Un tableau d’avancement établi par ordre alphabétique entraîne l’illégalité du décret de nomination des promus même lorsque le requérant est un candidat écarté.

Par un arrêt M. B… c/ ministre de la culture en date du 21 septembre 2023 (req. 464800), le Conseil d’État :

– d’une part, rappelle, conformément à sa jurisprudence, que le tableau d’avancement ne peut pas légalement être établi par ordre chronologique mais doit l’être par ordre de mérite,

– d’autre part, précise que le tableau d’avancement et le décret de nomination pris à sa suite forment une opération complexe de sorte qu’un requérant peut, lors d’un recours dirigé contre le décret de nomination, exciper de l’illégalité du tableau d’avancement, laquelle entraîne par voie de conséquence l’illégalité de la promotion, et ce (c’est là l’apport de l’arrêt) même si le requérant est un candidat qui ne figure pas sur le tableau d’avancement.

Monsieur B…, conservateur en chef du patrimoine, a attaqué le décret du président de la République portant nomination et titularisation de 27 de ses collègues dans le grade de conservateur général du patrimoine au titre de l’année 2022, promotion établie sur la base d’un tableau d’avancement établi par la ministre de la culture où figurait les 27 promus par ordre alphabétique.

Le Conseil d’État, se fondant sur les dispositions : « Contrairement à ce que soutient la ministre de la culture, la circonstance que M. B… n’avait pas attaqué le tableau d’avancement ne lui interdisait pas de contester le décret qu’il attaque portant nomination dans le grade de conservateur général du patrimoine au motif que le tableau d’avancement a été établi par ordre alphabétique et non par ordre de mérite.

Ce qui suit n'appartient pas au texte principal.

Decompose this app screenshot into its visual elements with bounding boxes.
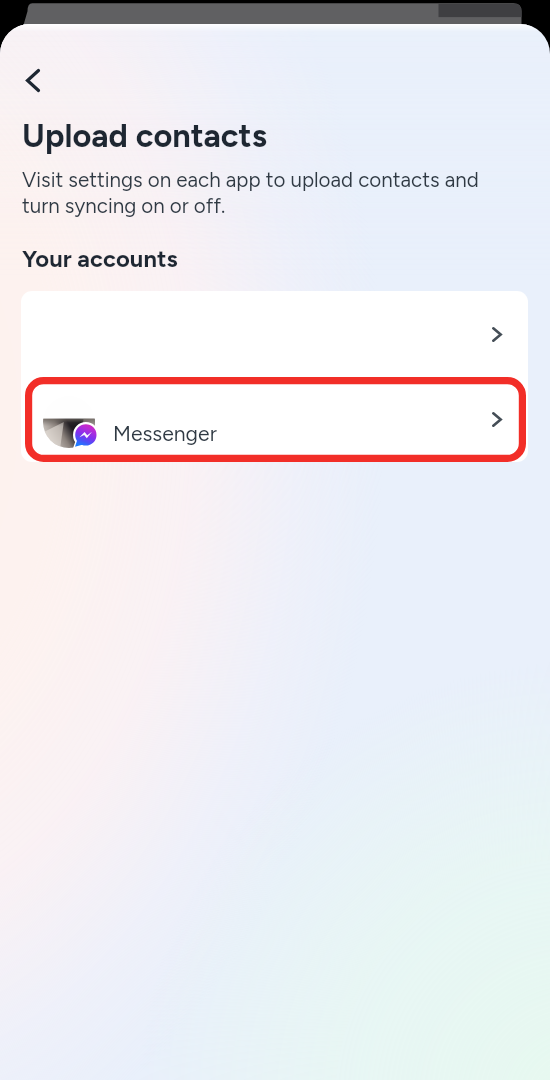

Dès lors que l’établissement du tableau d’avancement et les mesures individuelles de promotion du décret attaqué constituent une opération complexe, le caractère définitif du tableau d’avancement ne peut, en tout état de cause, faire obstacle à la recevabilité d’un tel moyen. »

Or, en l’espèce, constate le Conseil d’État, « le tableau d’avancement pour l’accès au grade de conservateur général du patrimoine au titre de l’année 2022, établi par l’arrêté de la ministre de la culture en date du 10 décembre 2021, comporte une liste de 27 conservateurs en chef du patrimoine inscrits par ordre alphabétique. C’est aussi dans le même ordre alphabétique que le décret attaqué nomme ces 27 conservateurs dans le grade de conservateur général du patrimoine au titre de l’année 2022. En présentant ainsi la liste des candidats par ordre alphabétique, le tableau d’avancement méconnaît les dispositions […] de l’article 58 de la loi du 11 janvier 1984, applicable en l’espèce, qui subordonnent la promotion des agents au seul critère du mérite et de la valeur professionnelle. Il s’ensuit […] que le requérant est fondé à demander, par voie de conséquence de l’illégalité entachant le tableau d’avancement, l’annulation du décret portant nomination dans le grade de conservateur général du patrimoine au titre de l’année 2022 qu’il attaque. »

Enfin, l’exécution de l’arrêt impliquant seulement que la ministre de la culture reprenne les opérations de nomination dans le grade de conservateur général du patrimoine au titre de l’année 2022, elle est enjointe de reprendre ces opérations.